Colin Stewart, specjalny przedstawiciel sekretarza generalnego ONZ ds. Cypru, zakończył swoją misję na podzielonej wyspie z wyraźnym rozczarowaniem wobec postawy obu stron w trwających negocjacjach pokojowych. Szans na przełamanie wieloletniego impasu w jednym z najdłużej trwających konfliktów w Europie nie widać.

– Podstawowym wymogiem jest wola znalezienia wspólnego stanowiska, a to różni się od próby wygrania lub narzucenia własnego punktu widzenia – stwierdził Stewart podczas pożegnalnego spotkania z prezydentem Nikosem Christodoulidisem.

Dyplomata ONZ zaznaczył jednocześnie, iż mimo dzielących politycznych różnic „ludzie na Cyprze mają ze sobą wiele wspólnego i ich relacje są poprawne”.

Według Stewarta brak politycznej dobrej woli zarówno ze strony greckich, jak i tureckich Cypryjczyków uniemożliwia postęp w negocjacjach. – Byłem rozczarowany, jak kilka mieli ze sobą wspólnego, w porównaniu z oficjalnymi stanowiskami obu stron – przyznał.

Cypr pozostaje podzielony od 1974 roku, po tureckiej interwencji wojskowej, która nastąpiła w odpowiedzi na grecki zamach stanu.
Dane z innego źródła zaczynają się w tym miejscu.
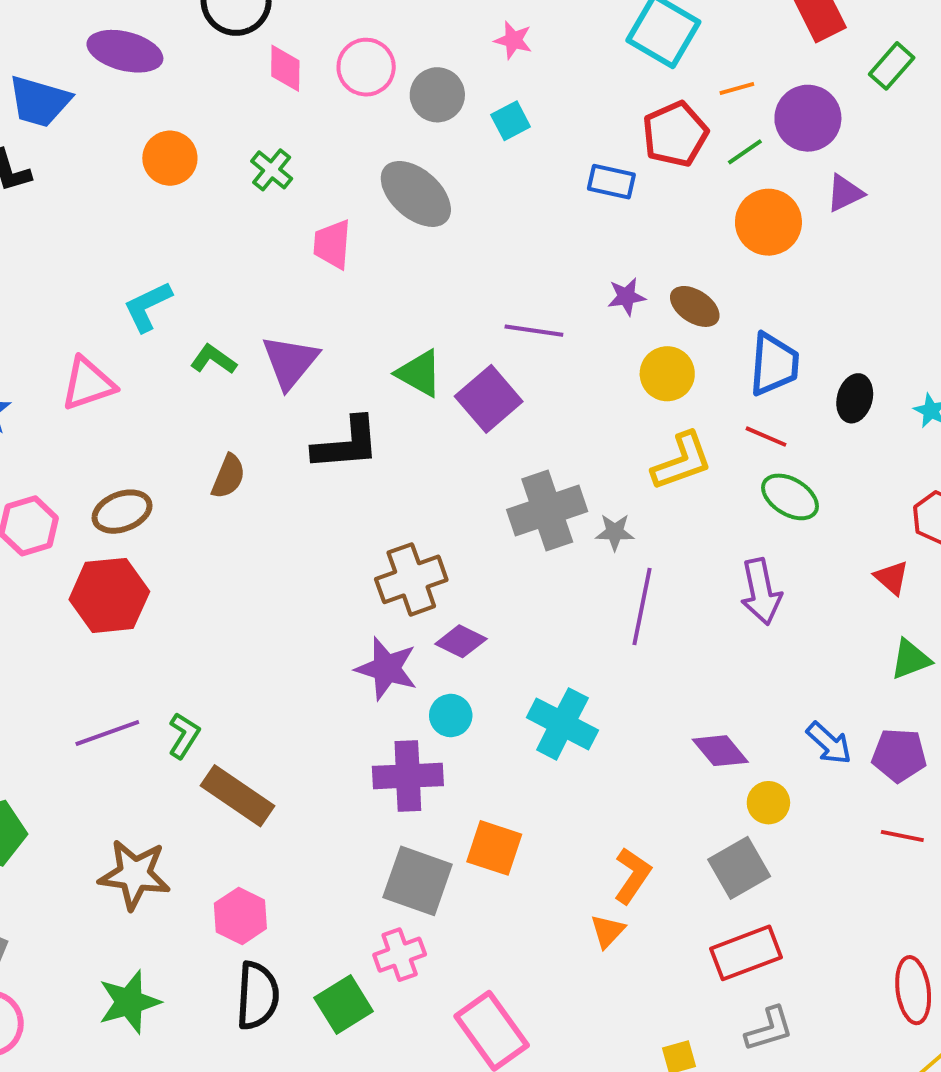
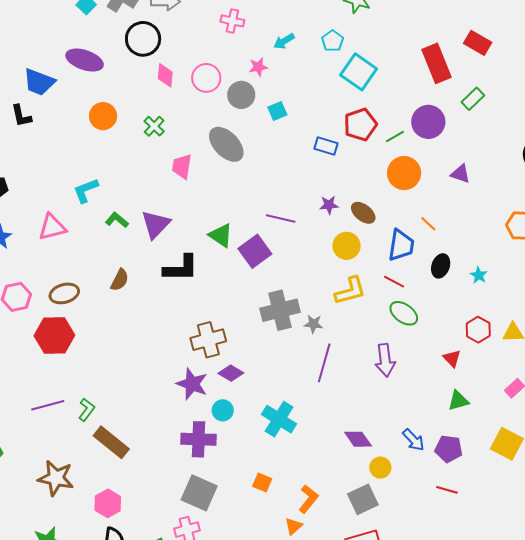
pink star: (513, 40) -> (258, 67), moved, turned -30
orange line: (737, 88) -> (428, 224), moved, turned 54
purple triangle: (845, 193) -> (460, 174), moved, turned 40
orange square: (494, 848) -> (262, 482), moved, size x0.7

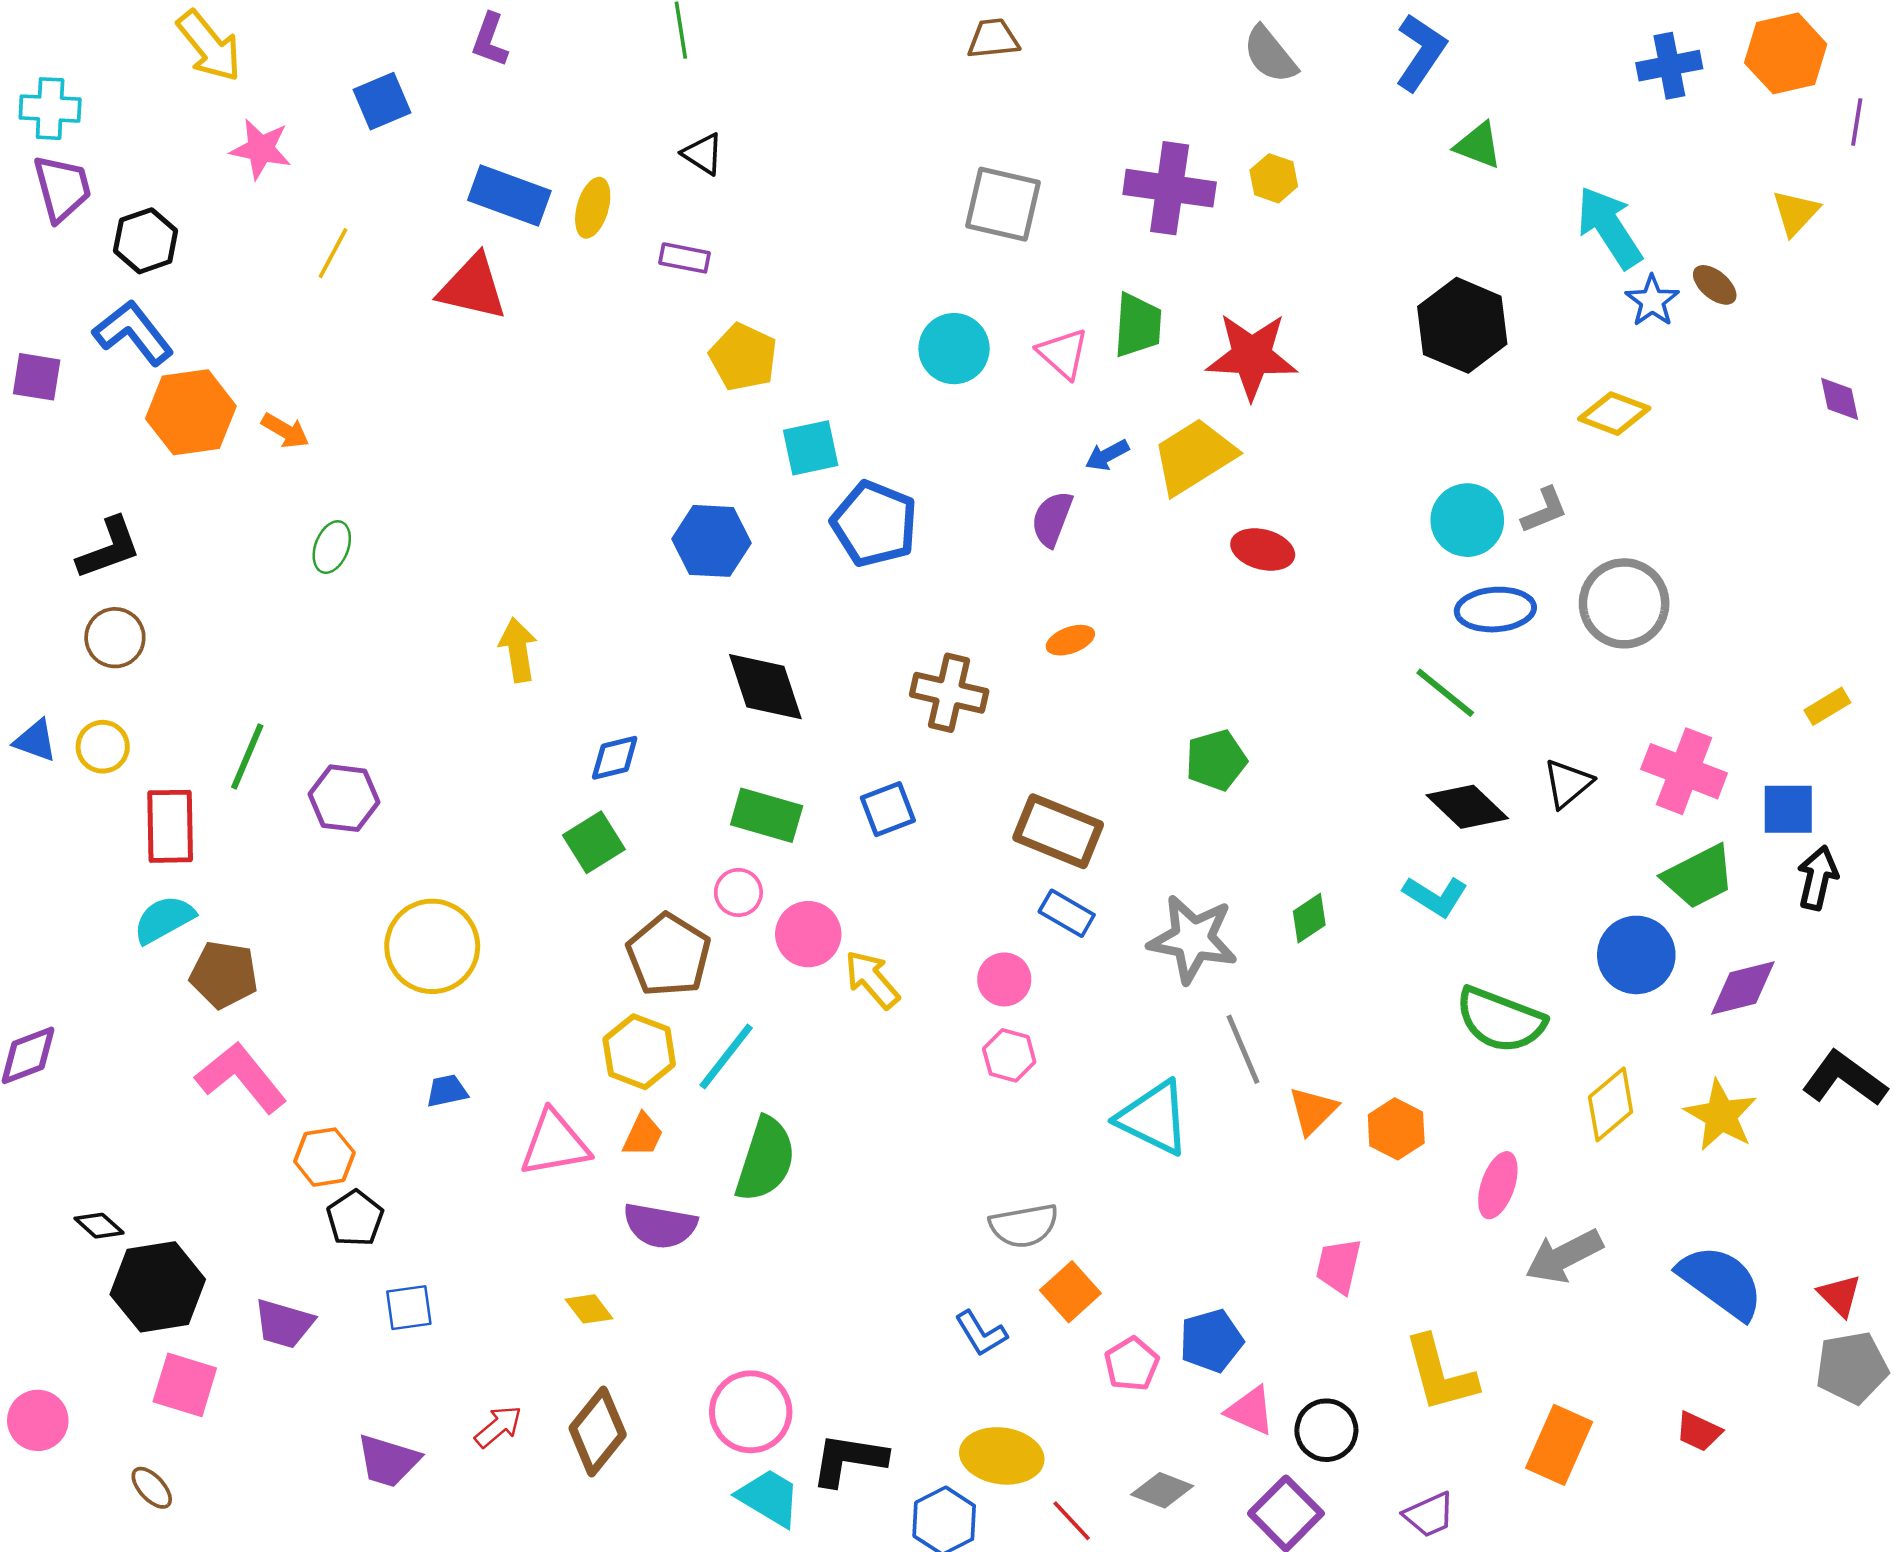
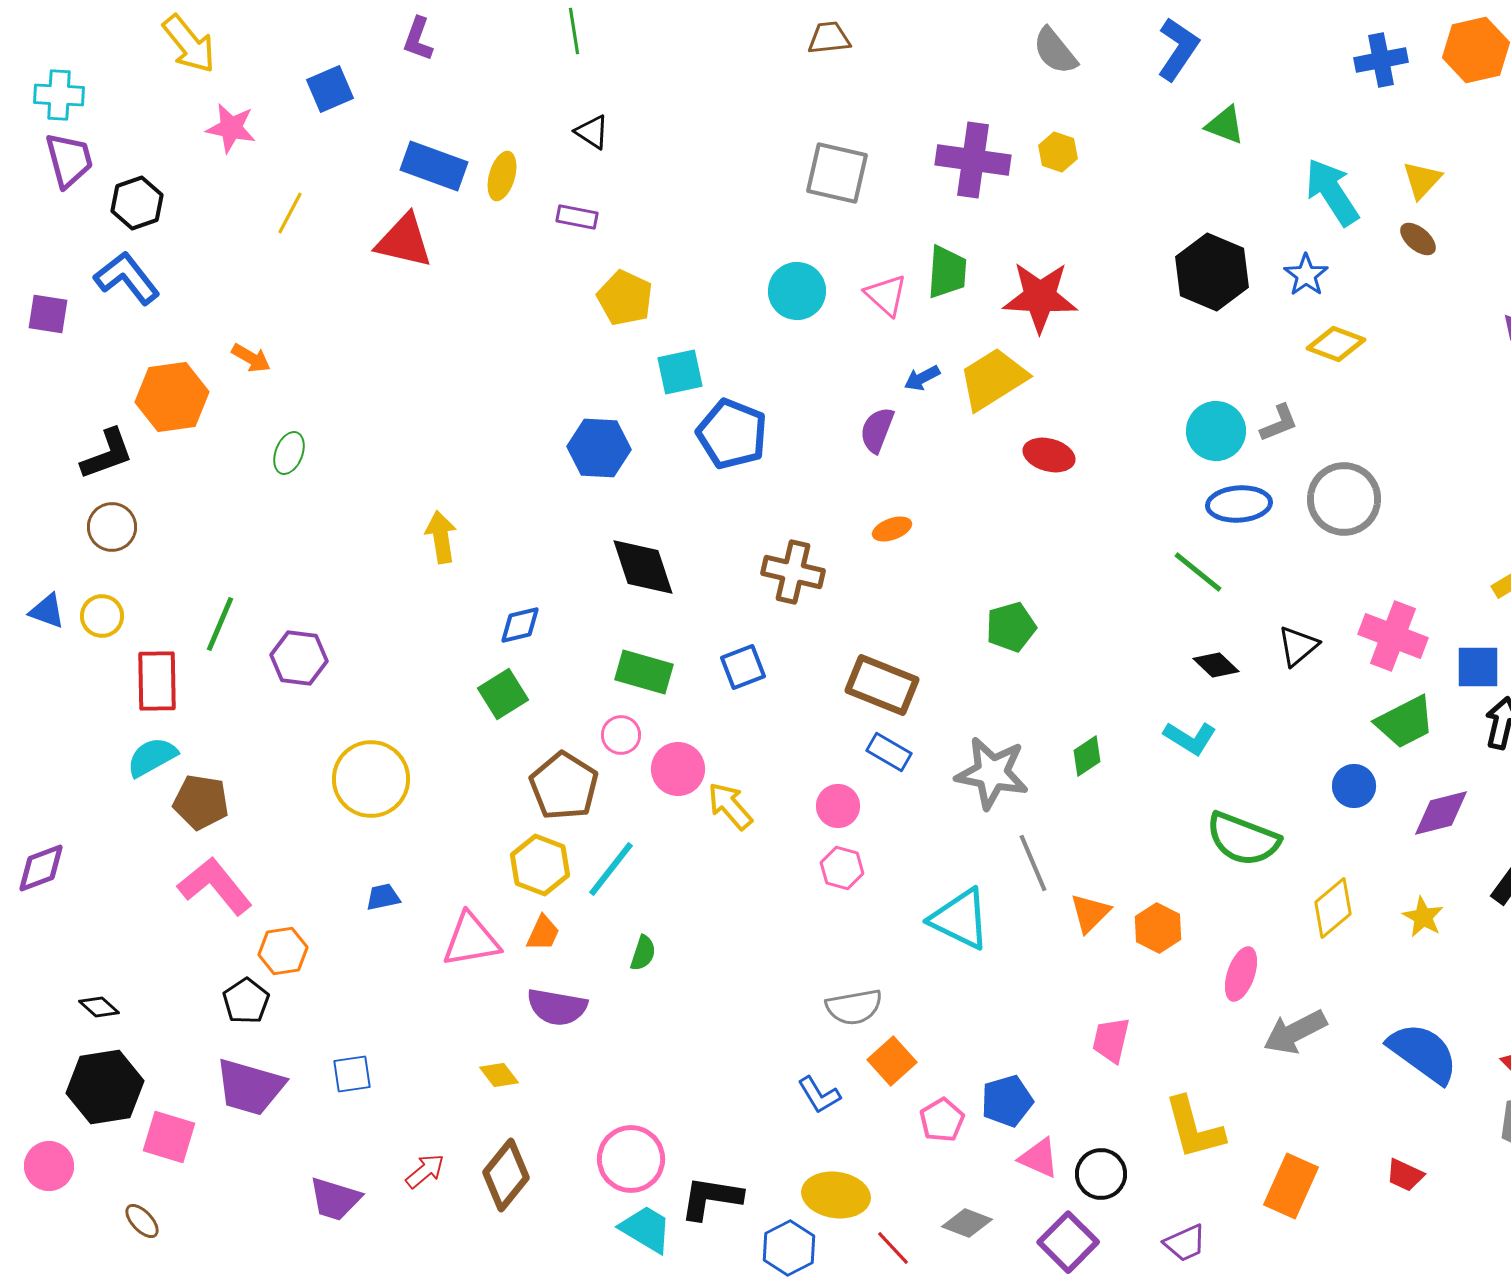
yellow triangle: (1796, 213) -> (1422, 180), moved
blue star: (1652, 301) -> (1306, 275), moved
orange hexagon: (191, 412) -> (172, 397), moved
black diamond: (1467, 807) -> (1216, 665), size x0.7
blue circle: (1636, 955) -> (1354, 786), size x0.7
yellow star: (1721, 1115) -> (1423, 917), size x0.7
green semicircle: (765, 1159) -> (643, 953), size x0.5
black pentagon: (355, 1218) -> (246, 1001), moved
black hexagon: (158, 1287) -> (105, 1087), moved
purple trapezoid: (284, 1324) -> (250, 1087), size x1.4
Republika Cypru, uznawana międzynarodowo i będąca członkiem Unii Europejskiej, kontroluje południową część wyspy. Natomiast uznawana wyłącznie przez Turcję Turecka Republika Północnego Cypru pozostaje politycznie izolowana.

ONZ utrzymuje na wyspie misję pokojową od 1964 roku, a specjalni przedstawiciele sekretarza generalnego mają za zadanie ułatwiać dialog i budować mosty między zwaśnionymi społecznościami.

Regionalny punkt zapalny

Dyplomatyczny impas i brak politycznej determinacji pokazuje, dlaczego także w Europie misje pokojowe mogą nie przynieść przełomu. Konflikt cypryjski pozostaje kluczowym punktem zapalnym w regionie Morza Śródziemnego, wpływając na relacje między Grecją, Turcją, a także na politykę Unii Europejskiej i NATO. Brak rozwiązania sprzyja utrzymywaniu się napięć, które komplikują współpracę w kwestiach bezpieczeństwa, migracji czy energetyki.